= Beginning of Section =

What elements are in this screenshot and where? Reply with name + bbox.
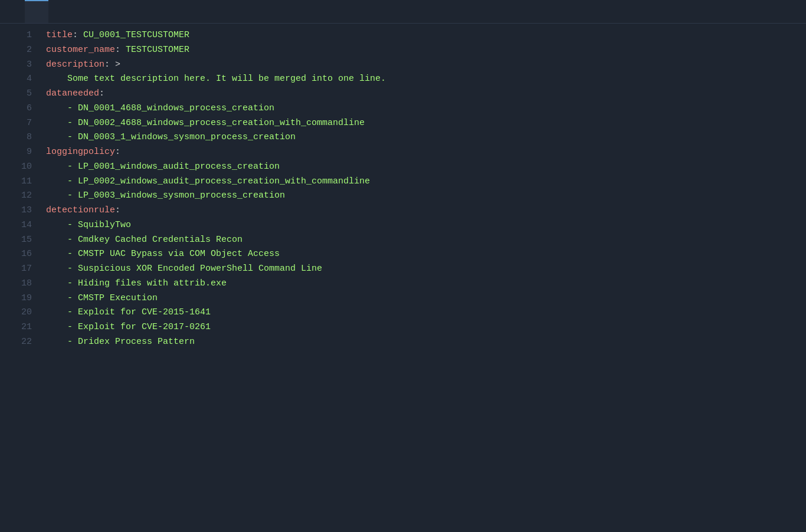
code-line: Some text description here. It will be m… xyxy=(46,72,801,87)
line-number: 4 xyxy=(27,72,32,87)
code-line: detectionrule: xyxy=(46,203,801,218)
code-line: - CMSTP Execution xyxy=(46,291,801,306)
token-colon: : xyxy=(104,60,115,70)
token-list-item: - Exploit for CVE-2017-0261 xyxy=(46,322,211,332)
line-number: 6 xyxy=(27,101,32,116)
code-line: - CMSTP UAC Bypass via COM Object Access xyxy=(46,247,801,262)
line-number: 13 xyxy=(21,203,32,218)
code-line: - LP_0002_windows_audit_process_creation… xyxy=(46,175,801,189)
code-line: loggingpolicy: xyxy=(46,145,801,160)
token-list-item: - Dridex Process Pattern xyxy=(46,337,195,347)
code-line: - LP_0003_windows_sysmon_process_creatio… xyxy=(46,189,801,203)
code-line: - DN_0002_4688_windows_process_creation_… xyxy=(46,116,801,131)
token-colon: : xyxy=(115,205,120,215)
line-numbers: 12345678910111213141516171819202122 xyxy=(0,28,41,532)
line-number: 22 xyxy=(21,335,32,350)
editor-tab[interactable] xyxy=(25,0,48,23)
code-line: - DN_0003_1_windows_sysmon_process_creat… xyxy=(46,130,801,145)
token-key: dataneeded xyxy=(46,88,99,98)
token-list-item: - SquiblyTwo xyxy=(46,220,131,230)
line-number: 5 xyxy=(27,87,32,101)
line-number: 3 xyxy=(27,58,32,73)
token-colon: : xyxy=(73,30,83,40)
code-line: - DN_0001_4688_windows_process_creation xyxy=(46,101,801,116)
token-list-item: - DN_0001_4688_windows_process_creation xyxy=(46,103,274,113)
code-line: customer_name: TESTCUSTOMER xyxy=(46,43,801,58)
token-list-item: - Exploit for CVE-2015-1641 xyxy=(46,307,211,317)
token-value-string: TESTCUSTOMER xyxy=(126,45,189,55)
token-list-item: - DN_0002_4688_windows_process_creation_… xyxy=(46,118,365,128)
code-line: - Hiding files with attrib.exe xyxy=(46,277,801,291)
code-line: - Suspicious XOR Encoded PowerShell Comm… xyxy=(46,262,801,277)
code-line: - Exploit for CVE-2017-0261 xyxy=(46,320,801,335)
token-list-item: - CMSTP Execution xyxy=(46,293,158,303)
line-number: 17 xyxy=(21,262,32,277)
token-list-item: - Suspicious XOR Encoded PowerShell Comm… xyxy=(46,264,322,274)
line-number: 2 xyxy=(27,43,32,58)
line-number: 15 xyxy=(21,233,32,248)
line-number: 8 xyxy=(27,130,32,145)
line-number: 19 xyxy=(21,291,32,306)
code-line: dataneeded: xyxy=(46,87,801,101)
token-list-item: - Hiding files with attrib.exe xyxy=(46,278,227,288)
line-number: 14 xyxy=(21,218,32,233)
line-number: 18 xyxy=(21,277,32,291)
token-colon: : xyxy=(99,88,104,98)
line-number: 16 xyxy=(21,247,32,262)
code-line: title: CU_0001_TESTCUSTOMER xyxy=(46,28,801,43)
line-number: 21 xyxy=(21,320,32,335)
token-list-item: - Cmdkey Cached Credentials Recon xyxy=(46,235,243,245)
line-number: 1 xyxy=(27,28,32,43)
token-colon: : xyxy=(115,45,126,55)
token-key: loggingpolicy xyxy=(46,147,115,157)
editor-area: 12345678910111213141516171819202122 titl… xyxy=(0,24,806,532)
token-list-item: - LP_0001_windows_audit_process_creation xyxy=(46,162,280,172)
code-line: - SquiblyTwo xyxy=(46,218,801,233)
line-number: 11 xyxy=(21,175,32,189)
token-list-item: - DN_0003_1_windows_sysmon_process_creat… xyxy=(46,132,296,142)
token-key: title xyxy=(46,30,73,40)
back-arrow-icon[interactable] xyxy=(5,11,9,13)
token-description-text: Some text description here. It will be m… xyxy=(46,74,386,84)
token-colon: : xyxy=(115,147,120,157)
forward-arrow-icon[interactable] xyxy=(13,11,18,13)
token-key: description xyxy=(46,60,104,70)
code-line: - Cmdkey Cached Credentials Recon xyxy=(46,233,801,248)
token-list-item: - LP_0003_windows_sysmon_process_creatio… xyxy=(46,191,285,201)
code-line: description: > xyxy=(46,58,801,73)
token-value-string: CU_0001_TESTCUSTOMER xyxy=(83,30,189,40)
code-line: - Dridex Process Pattern xyxy=(46,335,801,350)
token-key: detectionrule xyxy=(46,205,115,215)
token-gt-symbol: > xyxy=(115,60,120,70)
line-number: 10 xyxy=(21,160,32,175)
tab-bar xyxy=(0,0,806,24)
code-line: - Exploit for CVE-2015-1641 xyxy=(46,306,801,320)
line-number: 7 xyxy=(27,116,32,131)
code-line: - LP_0001_windows_audit_process_creation xyxy=(46,160,801,175)
code-content[interactable]: title: CU_0001_TESTCUSTOMERcustomer_name… xyxy=(41,28,806,532)
line-number: 20 xyxy=(21,306,32,320)
line-number: 9 xyxy=(27,145,32,160)
token-list-item: - LP_0002_windows_audit_process_creation… xyxy=(46,176,370,186)
nav-arrows xyxy=(5,11,18,13)
token-key: customer_name xyxy=(46,45,115,55)
token-list-item: - CMSTP UAC Bypass via COM Object Access xyxy=(46,249,280,259)
line-number: 12 xyxy=(21,189,32,203)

= End of Section =

# THE PROBLEM
Would you copy all lines in the records where the string "value" appears?

# TASK ANSWER
token-value-string: TESTCUSTOMER xyxy=(126,45,189,55)
token-value-string: CU_0001_TESTCUSTOMER xyxy=(83,30,189,40)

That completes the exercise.